* _What to produce_
Task for the records below: please retype exactly and only the lines from the first through the one with "button. The user", with every picture omitted.

Collected data
──────────

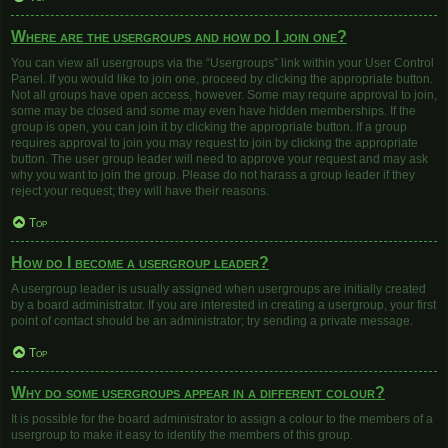
Where are the usergroups and how do I join one?
You can view all usergroups via the “Usergroups” link within your User Control
Panel. If you would like to join one, proceed by clicking the appropriate button.
Not all groups have open access, however. Some may require approval to join,
some may be closed and some may even have hidden memberships. If the
group is open, you can join it by clicking the appropriate button. If a group
requires approval to join you may request to join by clicking the appropriate
button. The user group leader will need to approve your request and may ask
why you want to join the group. Please do not harass a group leader if they
reject your request; they will have their reasons.
Top
How do I become a usergroup leader?
A usergroup leader is usually assigned when usergroups are initially created
by a board administrator. If you are interested in creating a usergroup, your first
point of contact should be an administrator; try sending a private message.
Top
Why do some usergroups appear in a different colour?
It is possible for the board administrator to assign a colour to the members of a
usergroup to make it easy to identify the members of this group.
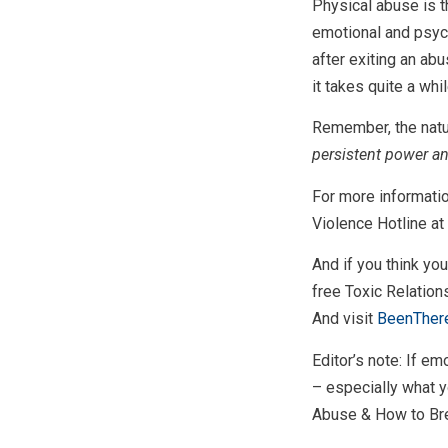
Physical abuse is t
emotional and psych
after exiting an abu
it takes quite a whi
Remember, the natur
persistent power an
For more informatio
Violence Hotline at
And if you think yo
free Toxic Relatio
And visit
BeenTher
Editor’s note: If em
– especially what y
Abuse & How to Brea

──────────

* _Answer to this exercise_
Where are the usergroups and how do I join one?
You can view all usergroups via the “Usergroups” link within your User Control
Panel. If you would like to join one, proceed by clicking the appropriate button.
Not all groups have open access, however. Some may require approval to join,
some may be closed and some may even have hidden memberships. If the
group is open, you can join it by clicking the appropriate button. If a group
requires approval to join you may request to join by clicking the appropriate
button. The user group leader will need to approve your request and may ask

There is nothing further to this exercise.